INSTRUCTIONS FOR THE TASK → Below, locate the line that contains "Türgriffe lackiert". Repeat exactly from that line to the line that contains "No hay valoraciones aún.", inclusive, leaving out the pictures.
_ _ _ _ _ _ _
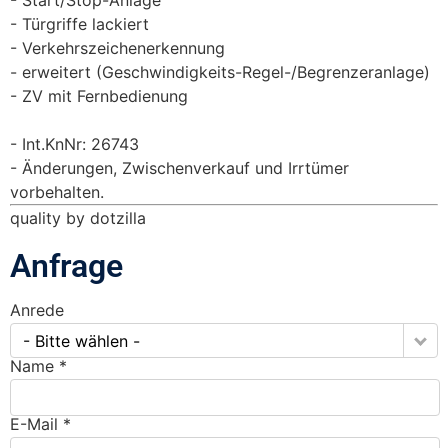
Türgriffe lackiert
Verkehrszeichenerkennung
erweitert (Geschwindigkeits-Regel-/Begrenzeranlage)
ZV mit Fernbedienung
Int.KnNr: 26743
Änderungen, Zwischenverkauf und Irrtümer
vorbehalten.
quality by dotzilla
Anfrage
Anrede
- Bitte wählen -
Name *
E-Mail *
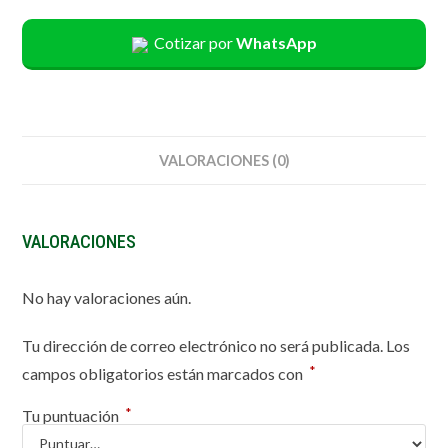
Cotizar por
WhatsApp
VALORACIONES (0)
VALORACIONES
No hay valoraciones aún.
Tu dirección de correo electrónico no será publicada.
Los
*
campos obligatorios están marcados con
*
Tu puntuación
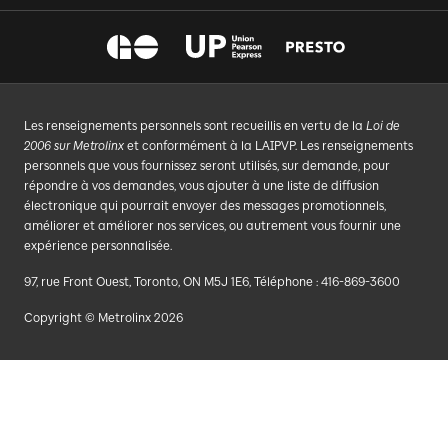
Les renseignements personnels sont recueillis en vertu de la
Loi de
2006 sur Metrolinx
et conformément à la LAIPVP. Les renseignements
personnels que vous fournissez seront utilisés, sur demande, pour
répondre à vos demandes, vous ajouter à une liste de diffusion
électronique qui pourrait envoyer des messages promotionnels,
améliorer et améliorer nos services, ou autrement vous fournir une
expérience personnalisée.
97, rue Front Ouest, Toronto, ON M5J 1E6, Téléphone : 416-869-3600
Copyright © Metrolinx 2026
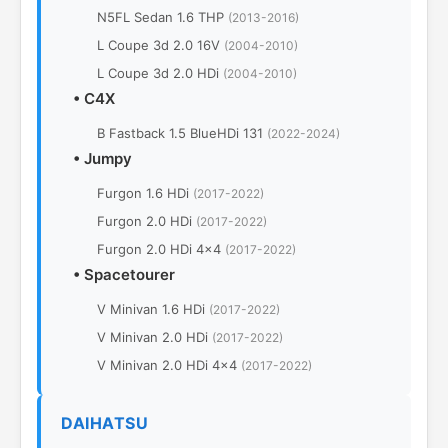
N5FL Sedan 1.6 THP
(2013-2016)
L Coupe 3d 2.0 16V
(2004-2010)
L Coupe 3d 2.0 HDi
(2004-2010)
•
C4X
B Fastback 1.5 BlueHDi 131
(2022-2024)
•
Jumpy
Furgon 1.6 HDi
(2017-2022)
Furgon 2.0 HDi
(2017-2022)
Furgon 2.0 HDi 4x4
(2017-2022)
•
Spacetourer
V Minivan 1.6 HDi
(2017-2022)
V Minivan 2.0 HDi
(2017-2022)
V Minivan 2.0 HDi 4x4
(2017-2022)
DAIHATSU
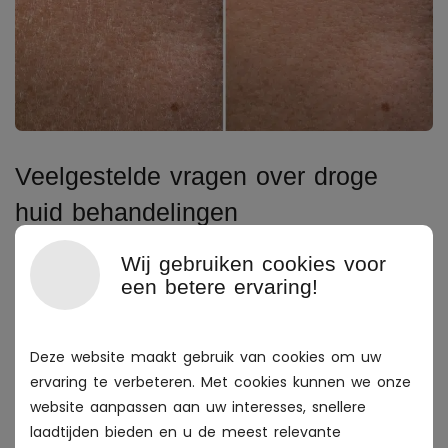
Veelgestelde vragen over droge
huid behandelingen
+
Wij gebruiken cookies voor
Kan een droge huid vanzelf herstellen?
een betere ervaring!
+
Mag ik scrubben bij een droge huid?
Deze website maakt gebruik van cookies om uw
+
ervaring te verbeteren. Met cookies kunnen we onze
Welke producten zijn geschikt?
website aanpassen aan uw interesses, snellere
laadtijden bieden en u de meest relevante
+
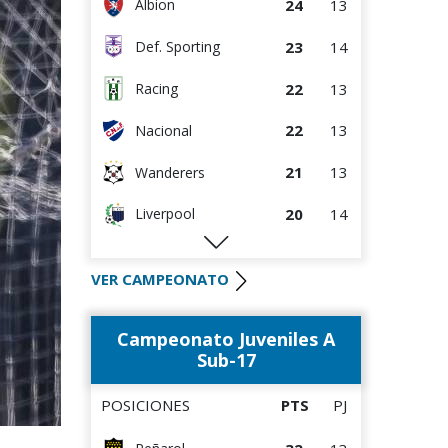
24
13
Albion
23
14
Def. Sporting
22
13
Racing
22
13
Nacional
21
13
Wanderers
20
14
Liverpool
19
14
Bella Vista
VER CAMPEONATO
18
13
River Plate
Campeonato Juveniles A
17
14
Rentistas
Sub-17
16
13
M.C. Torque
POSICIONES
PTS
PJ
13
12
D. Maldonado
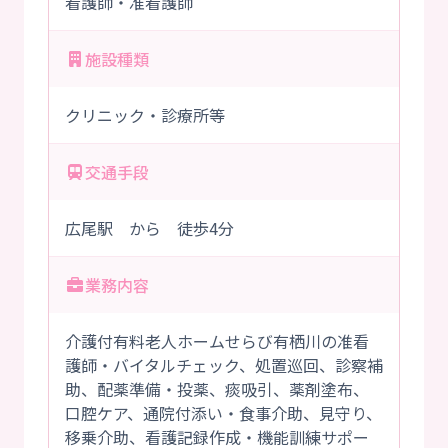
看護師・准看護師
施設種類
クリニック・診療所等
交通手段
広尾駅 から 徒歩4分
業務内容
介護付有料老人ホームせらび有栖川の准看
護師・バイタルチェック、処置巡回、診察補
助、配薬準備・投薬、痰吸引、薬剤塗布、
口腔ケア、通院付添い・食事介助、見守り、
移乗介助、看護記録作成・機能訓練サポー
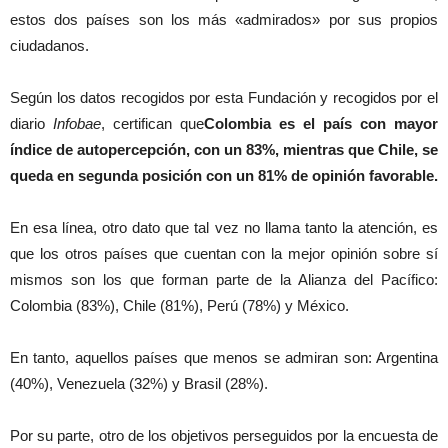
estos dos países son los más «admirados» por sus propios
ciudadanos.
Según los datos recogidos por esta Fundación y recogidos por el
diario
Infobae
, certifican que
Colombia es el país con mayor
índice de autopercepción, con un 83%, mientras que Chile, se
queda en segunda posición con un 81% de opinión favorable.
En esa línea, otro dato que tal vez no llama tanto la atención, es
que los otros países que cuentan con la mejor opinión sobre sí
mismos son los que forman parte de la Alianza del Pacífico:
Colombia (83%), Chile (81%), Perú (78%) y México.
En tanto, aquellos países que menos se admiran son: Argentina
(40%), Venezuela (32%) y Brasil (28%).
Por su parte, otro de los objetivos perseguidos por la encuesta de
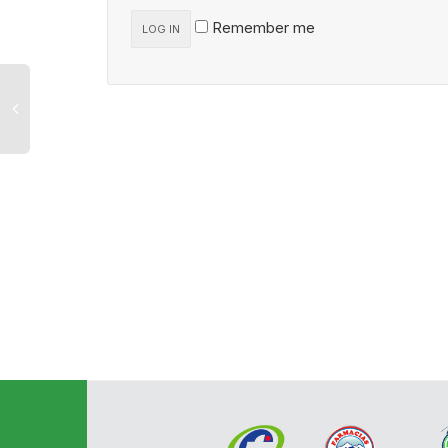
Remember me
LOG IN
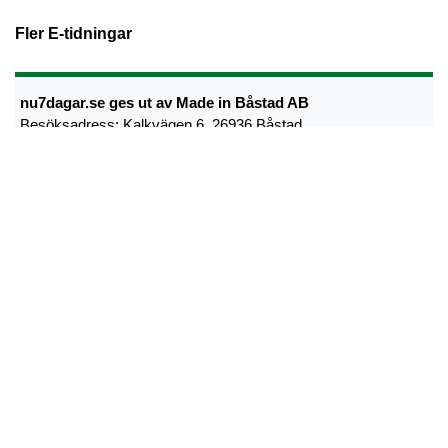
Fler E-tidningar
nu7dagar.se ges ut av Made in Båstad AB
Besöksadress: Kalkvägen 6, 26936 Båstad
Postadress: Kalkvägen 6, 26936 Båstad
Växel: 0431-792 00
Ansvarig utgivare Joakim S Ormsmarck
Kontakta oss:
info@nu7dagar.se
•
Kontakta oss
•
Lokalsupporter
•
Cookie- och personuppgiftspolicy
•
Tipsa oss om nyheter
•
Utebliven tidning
_ _ _ _ _ _ _
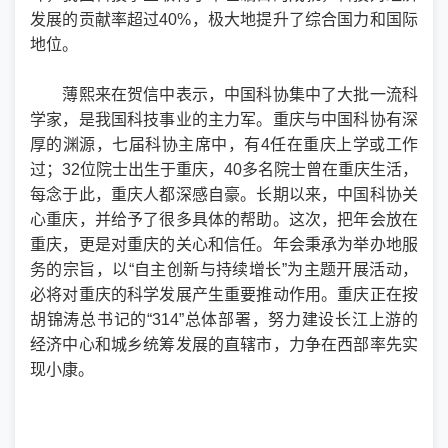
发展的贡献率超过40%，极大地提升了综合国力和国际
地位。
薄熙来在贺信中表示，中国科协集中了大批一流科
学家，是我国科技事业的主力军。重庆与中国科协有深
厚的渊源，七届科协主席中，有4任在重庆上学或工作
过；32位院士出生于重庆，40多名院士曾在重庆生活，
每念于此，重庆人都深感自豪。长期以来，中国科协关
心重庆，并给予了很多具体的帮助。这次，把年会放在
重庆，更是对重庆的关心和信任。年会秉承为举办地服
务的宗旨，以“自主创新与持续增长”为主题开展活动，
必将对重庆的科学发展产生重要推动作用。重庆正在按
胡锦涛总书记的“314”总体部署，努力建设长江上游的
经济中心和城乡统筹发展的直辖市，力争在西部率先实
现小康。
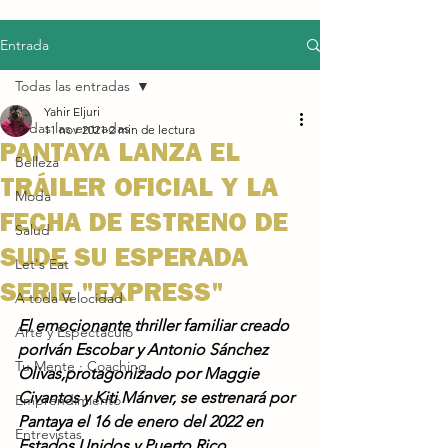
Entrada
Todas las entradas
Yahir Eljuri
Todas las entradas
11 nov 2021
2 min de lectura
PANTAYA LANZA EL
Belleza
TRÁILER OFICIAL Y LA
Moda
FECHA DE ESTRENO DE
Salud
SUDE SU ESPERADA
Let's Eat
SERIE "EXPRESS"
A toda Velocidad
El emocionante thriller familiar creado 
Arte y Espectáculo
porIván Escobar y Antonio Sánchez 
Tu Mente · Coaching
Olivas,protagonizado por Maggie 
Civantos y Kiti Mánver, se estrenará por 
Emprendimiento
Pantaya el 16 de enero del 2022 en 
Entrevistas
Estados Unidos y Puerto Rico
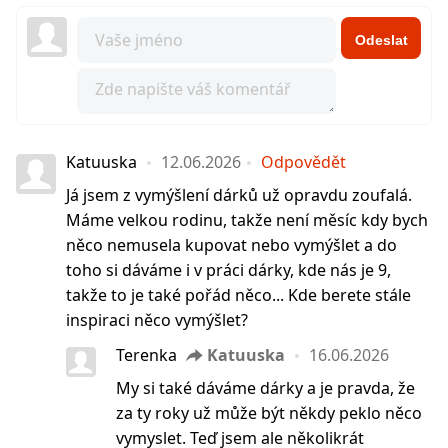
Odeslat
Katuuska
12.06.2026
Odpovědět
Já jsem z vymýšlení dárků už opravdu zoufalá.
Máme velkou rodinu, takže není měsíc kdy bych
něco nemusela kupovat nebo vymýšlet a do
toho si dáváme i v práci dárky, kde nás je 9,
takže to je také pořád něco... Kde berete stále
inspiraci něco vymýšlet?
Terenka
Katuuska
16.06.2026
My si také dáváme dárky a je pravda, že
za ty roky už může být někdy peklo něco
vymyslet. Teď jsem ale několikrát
_ _ _ _ _ _ _
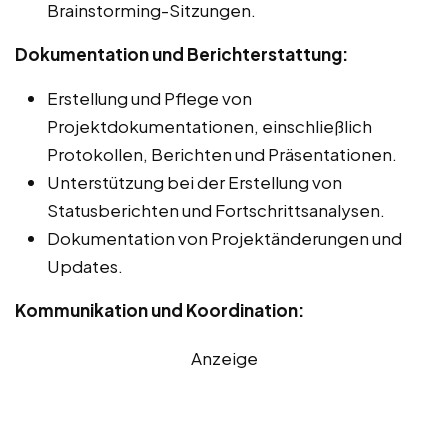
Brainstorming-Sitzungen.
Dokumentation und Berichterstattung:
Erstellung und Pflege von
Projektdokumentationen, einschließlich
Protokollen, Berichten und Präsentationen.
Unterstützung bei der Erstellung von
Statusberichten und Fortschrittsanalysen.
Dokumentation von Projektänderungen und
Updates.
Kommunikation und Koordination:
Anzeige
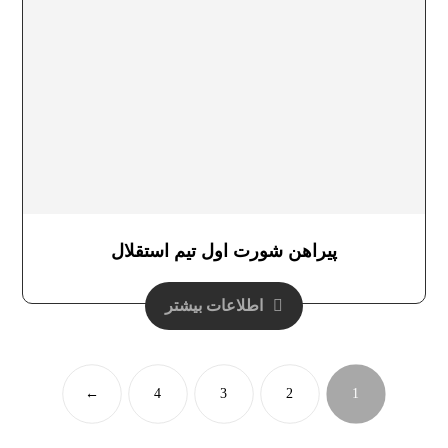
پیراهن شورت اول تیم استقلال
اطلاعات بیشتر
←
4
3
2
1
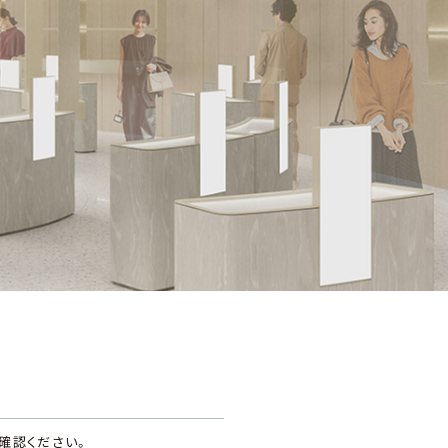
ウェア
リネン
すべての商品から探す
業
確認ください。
_ _ _ _ _ _ _
EXERCISE RESULT →
Türgriffe lackiert
Verkehrszeichenerkennung
erweitert (Geschwindigkeits-Regel-/Begrenzeranlage)
ZV mit Fernbedienung
Int.KnNr: 26743
Änderungen, Zwischenverkauf und Irrtümer
vorbehalten.
quality by dotzilla
Anfrage
Anrede
- Bitte wählen -
Name *
E-Mail *
Cotizar por
WhatsApp
VALORACIONES (0)
VALORACIONES
No hay valoraciones aún.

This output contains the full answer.